Determining the genetic basis of Leigh Syndrome, the most common clinical presentation in mitochondrial disorders affecting children

PhD Top-up Scholarships

$5,347 AUD

01/10/2013 → 01/10/2016

Carolyn Sue


Nicole Lake


University of Melbourne


Professor David Thorburn

Project Name

Determining the genetic basis of Leigh Syndrome, the most common clinical presentation in mitochondrial disorders affecting children

Project Details

The most common childhood mitochondrial disease presentation is Leigh syndrome, which is a progressive neurodegenerative disease with an onset that usually begins by 12 months of age. Leigh syndrome can be caused by mutations in over 45 different genes, and there are patients whose clinical diagnosis has been confirmed by a test result showing the presence of a genetic mutation. However a substantial proportion of patients with Leigh syndrome remain without a genetic diagnosis and this suggests that there are still many Leigh syndrome disease genes left to discover.

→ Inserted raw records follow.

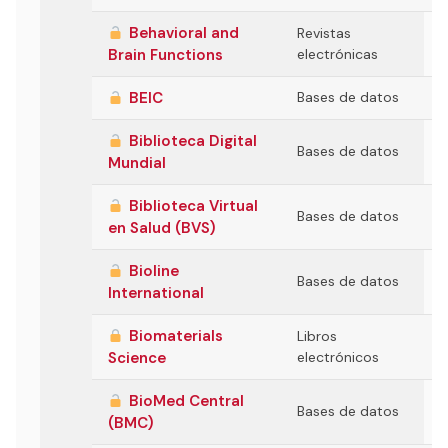
Behavioral and
Revistas
Brain Functions
electrónicas
BEIC
Bases de datos
Biblioteca Digital
Bases de datos
Mundial
Biblioteca Virtual
Bases de datos
en Salud (BVS)
Bioline
Bases de datos
International
Biomaterials
Libros
Science
electrónicos
BioMed Central
Bases de datos
(BMC)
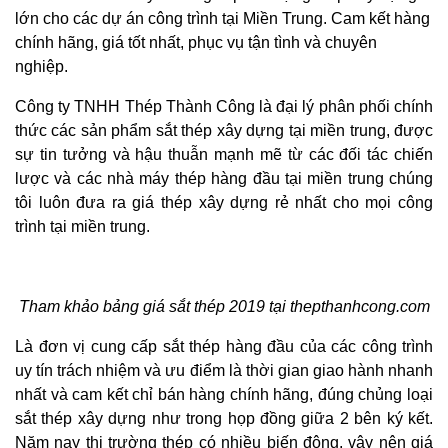
lớn cho các dự án công trình tại Miền Trung. Cam kết hàng
chính hãng, giá tốt nhất, phục vụ tận tình và chuyên
nghiệp.
Công ty TNHH Thép Thành Công là đại lý phân phối chính
thức các sản phẩm sắt thép xây dựng tại miền trung, được
sự tin tưởng và hậu thuẫn mạnh mẽ từ các đối tác chiến
lược và các nhà máy thép hàng đầu tại miền trung chúng
tôi luôn đưa ra giá thép xây dựng rẻ nhất cho mọi công
trình tại miền trung.
Tham khảo bảng giá sắt thép 2019 tại thepthanhcong.com
Là đơn vị cung cấp sắt thép hàng đầu của các công trình
uy tín trách nhiệm và ưu điểm là thời gian giao hành nhanh
nhất và cam kết chỉ bán hàng chính hãng, đúng chủng loại
sắt thép xây dựng như trong họp đồng giữa 2 bên ký kết.
Năm nay thị trường thép có nhiều biến động, vậy nên giá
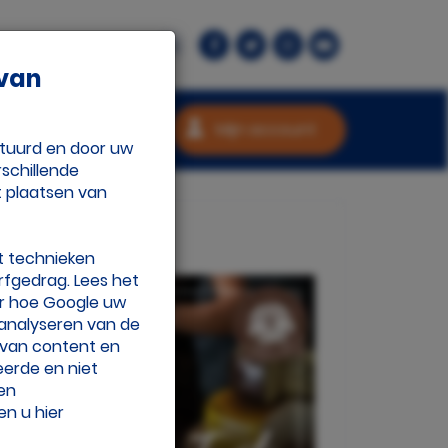
rant.nl
Contact
 van
Mijn account
stuurd en door uw
schillende
t plaatsen van
t technieken
rfgedrag. Lees het
r hoe Google uw
 analyseren van de
n van content en
eerde en niet
 en
en u hier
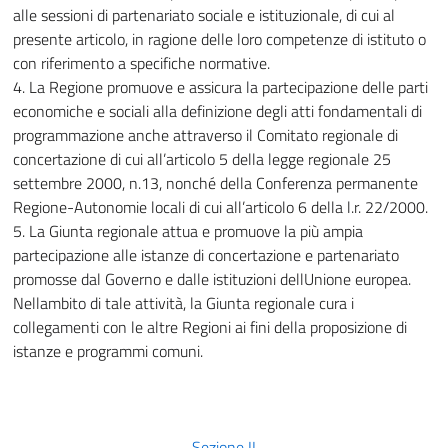
alle sessioni di partenariato sociale e istituzionale, di cui al
presente articolo, in ragione delle loro competenze di istituto o
con riferimento a specifiche normative.
4. La Regione promuove e assicura la partecipazione delle parti
economiche e sociali alla definizione degli atti fondamentali di
programmazione anche attraverso il Comitato regionale di
concertazione di cui all’articolo 5 della legge regionale 25
settembre 2000, n.13, nonché della Conferenza permanente
Regione-Autonomie locali di cui all’articolo 6 della l.r. 22/2000.
5. La Giunta regionale attua e promuove la più ampia
partecipazione alle istanze di concertazione e partenariato
promosse dal Governo e dalle istituzioni dellUnione europea.
Nellambito di tale attività, la Giunta regionale cura i
collegamenti con le altre Regioni ai fini della proposizione di
istanze e programmi comuni.
Sezione II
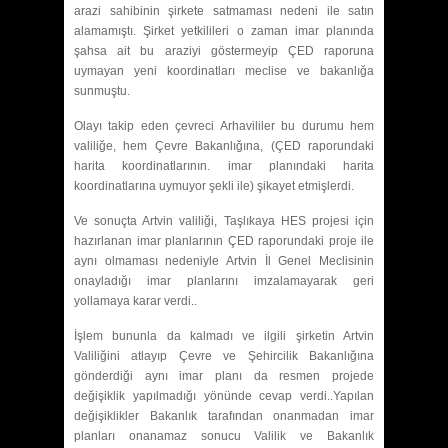
arazi sahibinin şirkete satmaması nedeni ile satın
alamamıştı. Şirket yetkilileri o zaman imar planında
şahsa ait bu araziyi göstermeyip ÇED raporuna
uymayan yeni koordinatları meclise ve bakanlığa
sunmuştu.
Olayı takip eden çevreci Arhavililer bu durumu hem
valiliğe, hem Çevre Bakanlığına, (ÇED raporundaki
harita koordinatlarının. imar planındaki harita
koordinatlarına uymuyor şekli ile) şikayet etmişlerdi.
Ve sonuçta Artvin valiliği, Taşlıkaya HES projesi için
hazırlanan imar planlarının ÇED raporundaki proje ile
aynı olmaması nedeniyle Artvin İl Genel Meclisinin
onayladığı imar planlarını imzalamayarak geri
yollamaya karar verdi..
İşlem bununla da kalmadı ve ilgili şirketin Artvin
Valiliğini atlayıp Çevre ve Şehircilik Bakanlığına
gönderdiği aynı imar planı da resmen projede
değişiklik yapılmadığı yönünde cevap verdi..Yapılan
değişiklikler Bakanlık tarafından onanmadan imar
planları onanamaz sonucu Valilik ve Bakanlık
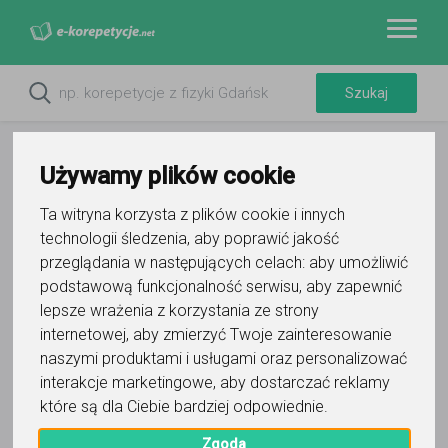
Używamy plików cookie
Ta witryna korzysta z plików cookie i innych
technologii śledzenia, aby poprawić jakość
Filtry
przeglądania w następujących celach:
aby umożliwić
podstawową funkcjonalność serwisu
,
aby zapewnić
Akordeon
Sopot
pomorskie
lepsze wrażenia z korzystania ze strony
internetowej
,
aby zmierzyć Twoje zainteresowanie
Wyczyść wszystko
naszymi produktami i usługami oraz personalizować
4
korepetytorów
interakcje marketingowe
,
aby dostarczać reklamy
Trafność
Sortuj:
które są dla Ciebie bardziej odpowiednie
.
Muzyka
Zgoda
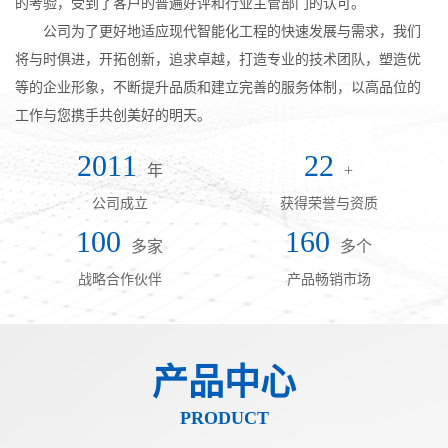
的考验，受到了客户的普遍好评和行业主管部门的认可。
公司为了更好地适应现代智能化工程的快速发展与需求，我们
将与时俱进，开拓创新，追求卓越，打造专业的技术团队，塑造优
等的企业形象，不断提升品质和建立完善的服务体制，以高品位的
工作与您携手共创美好的明天。
2011
22
年
+
公司成立
获得荣誉与资质
100
160
多家
多个
战略合作伙伴
产品畅销市场
产品中心
PRODUCT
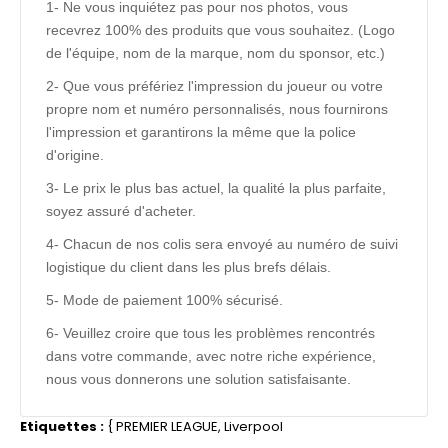
1- Ne vous inquiétez pas pour nos photos, vous
recevrez 100% des produits que vous souhaitez. (Logo
de l'équipe, nom de la marque, nom du sponsor, etc.)
2- Que vous préfériez l'impression du joueur ou votre
propre nom et numéro personnalisés, nous fournirons
l'impression et garantirons la même que la police
d'origine.
3- Le prix le plus bas actuel, la qualité la plus parfaite,
soyez assuré d'acheter.
4- Chacun de nos colis sera envoyé au numéro de suivi
logistique du client dans les plus brefs délais.
5- Mode de paiement 100% sécurisé.
6- Veuillez croire que tous les problèmes rencontrés
dans votre commande, avec notre riche expérience,
nous vous donnerons une solution satisfaisante.
Etiquettes :
{
PREMIER LEAGUE
,
Liverpool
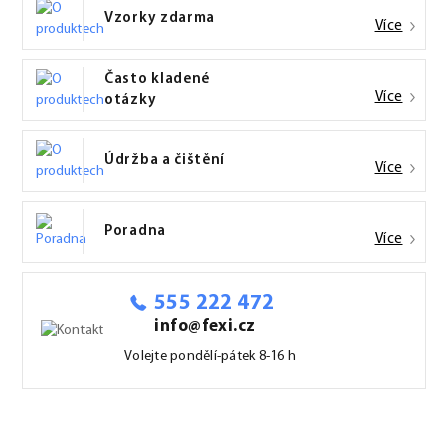
Vzorky zdarma
Více
Často kladené
Více
otázky
Údržba a čištění
Více
Poradna
Více
555 222 472
info@fexi.cz
Volejte pondělí-pátek 8-16 h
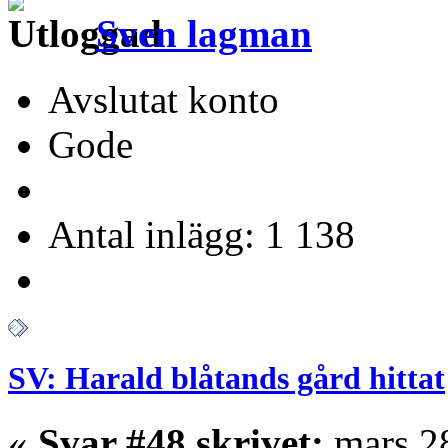
Sven lagman
Avslutat konto
Gode
Antal inlägg: 1 138
SV: Harald blåtands gård hittat
«
Svar #48 skrivet:
mars 28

To increase the proportion of Leigh syndrome patients with a genetic diagnosis, there is a significant need to find those undiscovered disease genes and also develop an efficient patient genetic testing system. To do this, Nicole’s PhD project will collate the largest and best characterised cohort of patients with Leigh syndrome diagnosed in Australasia.

Referring clinicians and mitochondrial disease experts will work to confirm a diagnosis of Leigh syndrome and thus their inclusion in the cohort. Patient DNA will be subjected to Massively Parallel Sequencing (MPS) to find genetic mutations that can cause LS, with the initial focus targeting only the genes involved in mitochondrial assembly, maintenance and function (termed the ‘MitoExome’). This approach is expected to identify mutations in both new and well-known Leigh syndrome disease genes, whereby the new disease genes will be confirmed as disease-causing by using available patient tissues and cells for appropriate experiments.

It is anticipated that this research will identify disease-causing mutations that provide genetic diagnoses for over 50 families, allowing them to access accurate genetic counselling to facilitate family planning. The identification of new disease genes in particular may contribute to advancing the general understanding of mitochondrial disorders and to development of successful therapies, something which is currently lacking.

Furthermore, evaluation of the genetic testing outcomes in this cohort will provide valuable insight into the utility of this MPS-based approach in diagnosing not only Leigh syndrome and other mitochondrial diseases, but also for other rare disorders that are also difficult to diagnose.